20 April 2010 Here we are again with another installment of your favorite comic book review series. As always, the reviews are free of spoilers, so read on without fear of having your experience ruined!

Our grading scale is simple:

Buy: An excellent comic book.
Borrow: A good comic, but save yourself some money by reading a friend's copy.
Flip Through: Give it a once-over at the comic shop.
Skip: This doesn't need to be explained.

The Flash: Secret Files and Origins 2010
Publisher: DC Comics
Released: 07 April 2010
Writer: Geoff Johns
Artist: Scott Kolins
Colorist: Michael Atiyeh
Letterer: Rob Clark Jr.
Cover: Francis Manapul
Cover price: $3.99

Review: Desmond Reddick
This book delivers what is essentially the first post-Flash: Rebirth introduction to the Flash universe.
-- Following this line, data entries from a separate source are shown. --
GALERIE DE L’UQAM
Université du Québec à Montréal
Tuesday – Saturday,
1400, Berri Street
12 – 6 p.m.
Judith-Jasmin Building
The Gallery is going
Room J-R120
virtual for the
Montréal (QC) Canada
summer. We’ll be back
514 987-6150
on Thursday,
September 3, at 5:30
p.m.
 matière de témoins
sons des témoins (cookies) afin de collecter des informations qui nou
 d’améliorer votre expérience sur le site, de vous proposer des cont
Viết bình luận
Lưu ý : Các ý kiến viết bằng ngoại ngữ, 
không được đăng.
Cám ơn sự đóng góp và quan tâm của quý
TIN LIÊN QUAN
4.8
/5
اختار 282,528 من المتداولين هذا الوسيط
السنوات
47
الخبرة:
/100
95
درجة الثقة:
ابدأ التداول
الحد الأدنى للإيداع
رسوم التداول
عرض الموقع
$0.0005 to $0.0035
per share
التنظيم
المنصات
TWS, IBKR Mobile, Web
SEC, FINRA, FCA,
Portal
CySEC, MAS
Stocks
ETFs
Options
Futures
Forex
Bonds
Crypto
As someone who enjoyed the first half of Rebirth and felt cold towards the end, I was intrigued when this book come across my desk. Needless to say, the forthcoming review contains spoilers from that miniseries.

The story itself deals with Barry Allen coming to terms with the death of his mother at the hands of Professor Zoom. This retcon was a mixed bag for Barry Allen fans, but I quite enjoyed the fact that it was dealt with inside the story as a means of setting a new status quo for The Flash. Zoom went back in time, killed Barry Allen's mother, and haunted him throughout his young life. It's a great set-up for a great villain in my eyes.

Barry's acceptance of this is aided by Jay Garrick and the rest of what can only be called the Flash Family, and some interest is piqued in the subplot of the Rogues unveiling quite possibly the most hilarious failsafe for a hero's return in comics history.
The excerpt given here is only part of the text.